Mayor of West Valley City
- In office January 6, 2014 – January 4, 2022
- Preceded by: Michael K. Winder
- Succeeded by: Karen Lang

Personal details
- Born: November 7, 1948 (age 77) Green River, Utah, U.S.
- Party: Republican
- Spouse: Charlene
- Children: 4
- Education: A.A.S., Salt Lake Community College; B.S., University of Utah
- Occupation: Certified Public Accountant

= Ron C. Bigelow =

American politician

Ron C. Bigelow (born 1948) was the eighth mayor of Utah's second largest city, West Valley City. He was Director of the Office of Planning and Budget for the State of Utah.

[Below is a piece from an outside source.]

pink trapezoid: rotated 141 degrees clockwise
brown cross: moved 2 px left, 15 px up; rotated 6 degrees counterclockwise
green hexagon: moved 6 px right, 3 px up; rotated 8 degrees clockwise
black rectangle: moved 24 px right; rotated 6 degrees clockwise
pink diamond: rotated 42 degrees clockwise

He was elected for nine terms as a member of the Utah State House of Representatives District 32, representing West Valley City, before stepping down at the invitation of the Governor.

Previously he had served as House Chair of the Executive Appropriations Committee (state budget committee), Vice-Chairman of the Executive Appropriations Committee, Vice-Chairman of the Education Committee, Chairman of the Executive Offices, Criminal Justice sub-appropriations committee and Chairman of the Retirement and Independent Entities Committee, Government Operations Committee, Higher Education sub-appropriations, and the National Conference State Legislatures Revenue and Budgets Committee.

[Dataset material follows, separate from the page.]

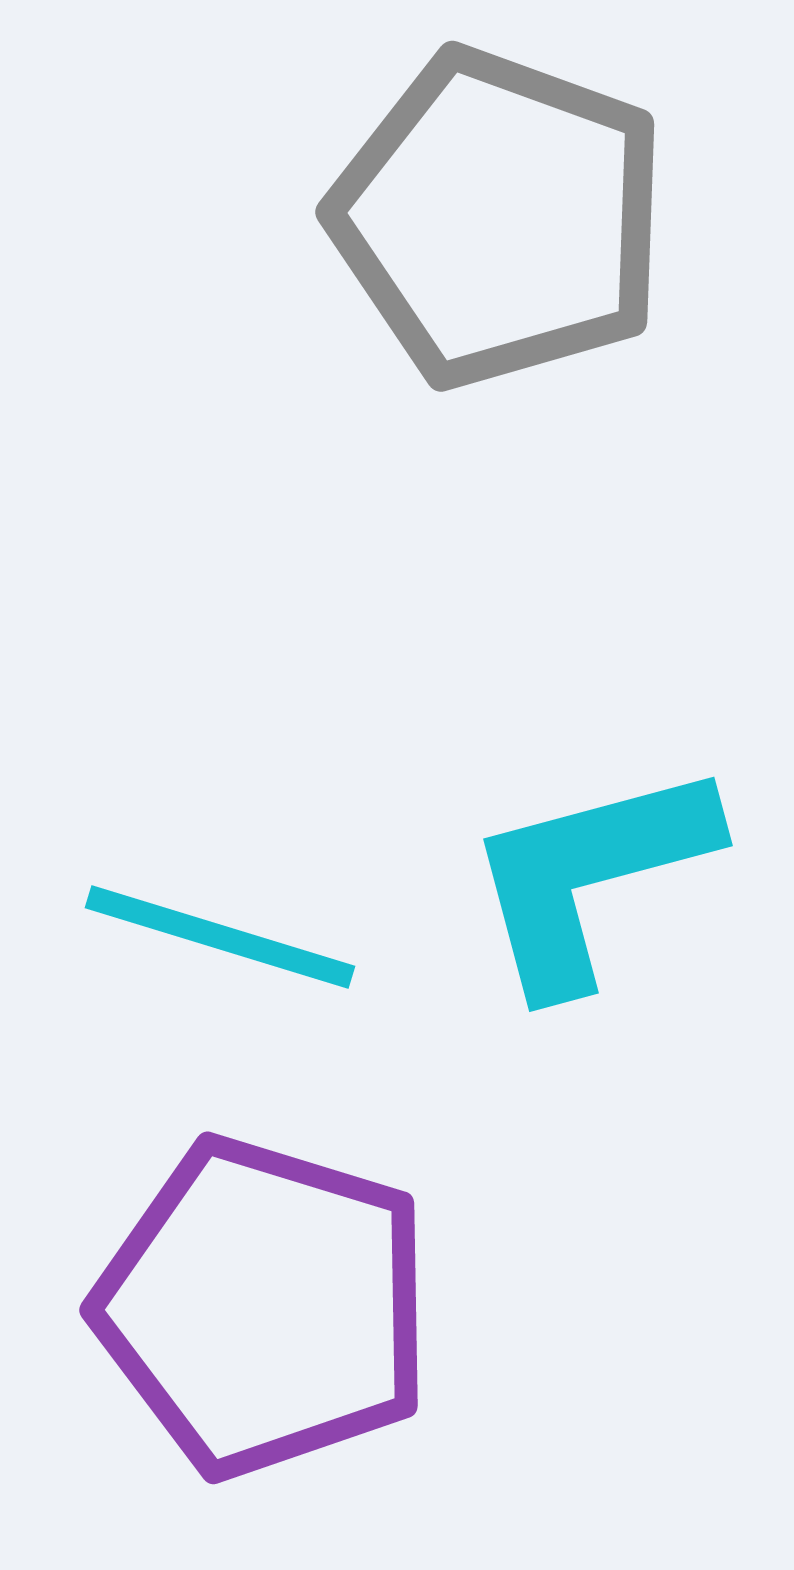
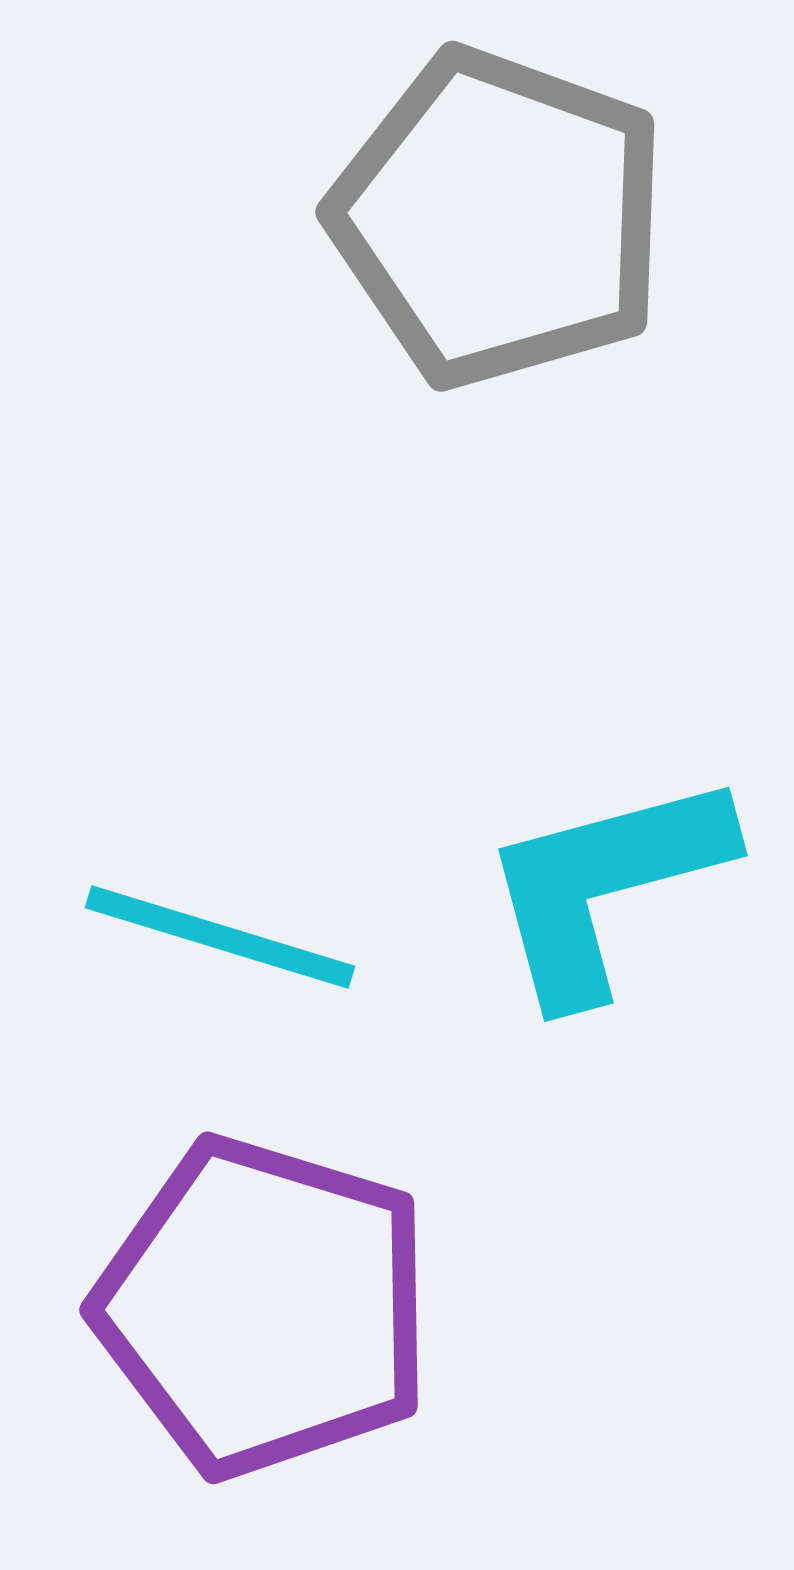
cyan L-shape: moved 15 px right, 10 px down
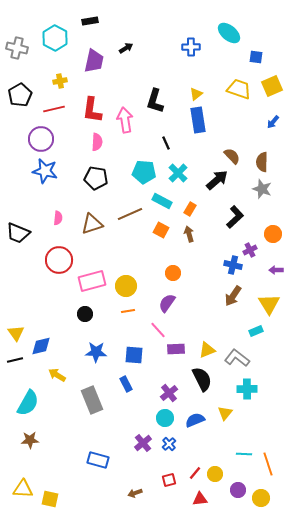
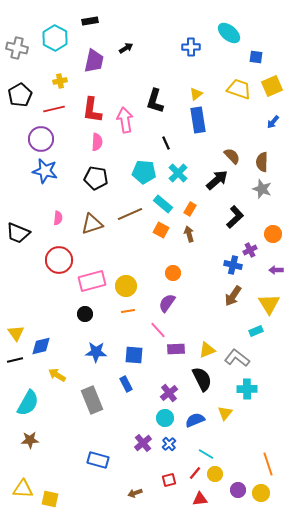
cyan rectangle at (162, 201): moved 1 px right, 3 px down; rotated 12 degrees clockwise
cyan line at (244, 454): moved 38 px left; rotated 28 degrees clockwise
yellow circle at (261, 498): moved 5 px up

He was recognized with the Friend of the Taxpayer award by the Utah Taxpayers Association, Guardian of Small Business by the National Federation of Independent Businesses and Champion of Children by NetSmartz.

Utah has long been recognized as either the best or one of the best financially managed states in the United States of America by numerous national publications. This trend continued while he served as the Co-Chair of the committee that sets the state budget.

== Career ==
Previous to his work with the Governor, he was the Manager of Finance in the Church of Jesus Christ of Latter-day Saints Missionary Department. He has also worked in their administration offices in Mexico and Chile.

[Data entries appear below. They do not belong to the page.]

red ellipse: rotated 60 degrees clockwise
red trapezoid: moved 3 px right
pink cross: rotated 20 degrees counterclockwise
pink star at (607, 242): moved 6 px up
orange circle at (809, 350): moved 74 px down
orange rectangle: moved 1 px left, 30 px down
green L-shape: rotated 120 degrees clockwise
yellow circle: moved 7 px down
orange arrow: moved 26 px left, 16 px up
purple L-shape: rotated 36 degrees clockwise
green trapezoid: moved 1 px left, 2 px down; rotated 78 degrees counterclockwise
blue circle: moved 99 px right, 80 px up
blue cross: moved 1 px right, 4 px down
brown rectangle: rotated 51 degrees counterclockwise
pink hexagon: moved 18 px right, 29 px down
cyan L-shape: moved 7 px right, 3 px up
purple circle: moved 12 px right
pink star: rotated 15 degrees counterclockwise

He has worked for other local companies such as Salt Lake International Center, Busch Development and Thompson Flying Service.

Bigelow received his education at the University of Utah and Salt Lake Community College.

== Personal ==
He is married to Charlene Larsen Bigelow, his wife of 37 years. They have four grown sons and one grandson.

For the last twelve years, he has served as president of The Bigelow Society, a national organization of over 700 members researching the genealogy of John Bigelow and Mary Warren of the 18th century in Watertown Massachusetts.